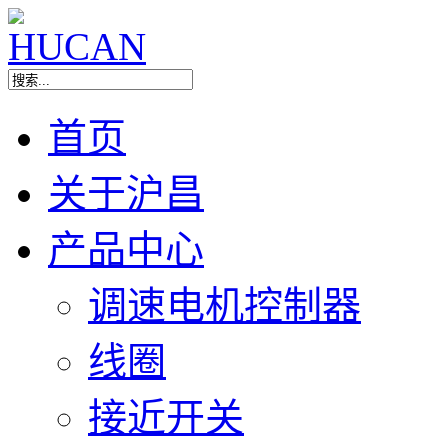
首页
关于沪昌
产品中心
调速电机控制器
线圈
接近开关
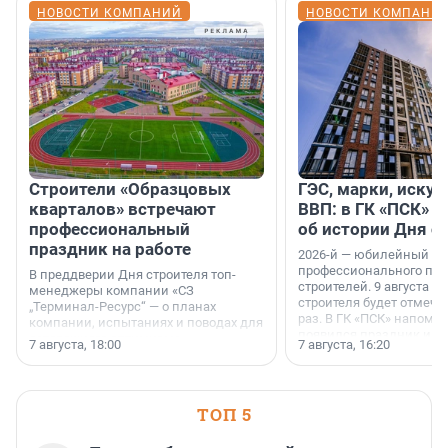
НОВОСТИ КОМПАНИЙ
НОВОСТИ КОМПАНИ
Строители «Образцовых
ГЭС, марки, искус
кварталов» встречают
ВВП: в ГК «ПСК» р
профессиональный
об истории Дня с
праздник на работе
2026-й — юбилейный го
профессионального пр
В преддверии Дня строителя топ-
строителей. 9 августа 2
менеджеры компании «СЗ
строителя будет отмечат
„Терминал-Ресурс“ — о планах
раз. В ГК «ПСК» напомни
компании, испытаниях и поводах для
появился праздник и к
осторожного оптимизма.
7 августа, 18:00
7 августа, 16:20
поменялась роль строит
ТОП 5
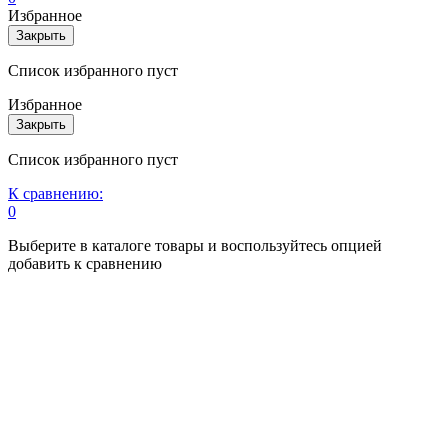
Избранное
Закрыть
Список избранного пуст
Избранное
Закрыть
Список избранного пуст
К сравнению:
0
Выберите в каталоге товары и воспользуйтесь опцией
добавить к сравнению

...

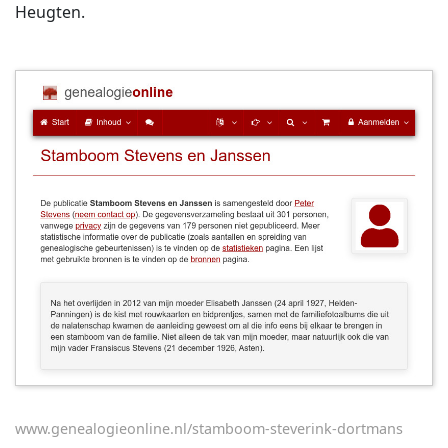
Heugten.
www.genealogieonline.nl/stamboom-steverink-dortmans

...

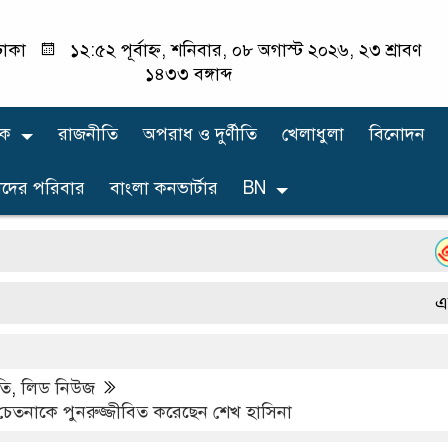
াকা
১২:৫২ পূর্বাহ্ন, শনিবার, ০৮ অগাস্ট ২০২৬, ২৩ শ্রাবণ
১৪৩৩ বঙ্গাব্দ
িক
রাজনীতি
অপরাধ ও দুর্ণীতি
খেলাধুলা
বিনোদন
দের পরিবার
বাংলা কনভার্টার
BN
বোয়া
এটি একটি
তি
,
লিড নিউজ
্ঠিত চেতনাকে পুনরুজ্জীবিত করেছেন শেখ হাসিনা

=== WORK TASK ===
Your reply should hold nothing but the lines above, from the one containing "праздник на работе" to the one containing "добавить к сравнению", reproduced exactly minus the pictures.

=== TASK RESPONSE ===
праздник на работе
2026-й — юбилейный го
профессионального пр
В преддверии Дня строителя топ-
строителей. 9 августа 2
менеджеры компании «СЗ
строителя будет отмечат
„Терминал-Ресурс“ — о планах
раз. В ГК «ПСК» напомни
компании, испытаниях и поводах для
появился праздник и к
осторожного оптимизма.
7 августа, 18:00
7 августа, 16:20
поменялась роль строит
ТОП 5
Избранное
Закрыть
Список избранного пуст
Избранное
Закрыть
Список избранного пуст
К сравнению:
0
Выберите в каталоге товары и воспользуйтесь опцией
добавить к сравнению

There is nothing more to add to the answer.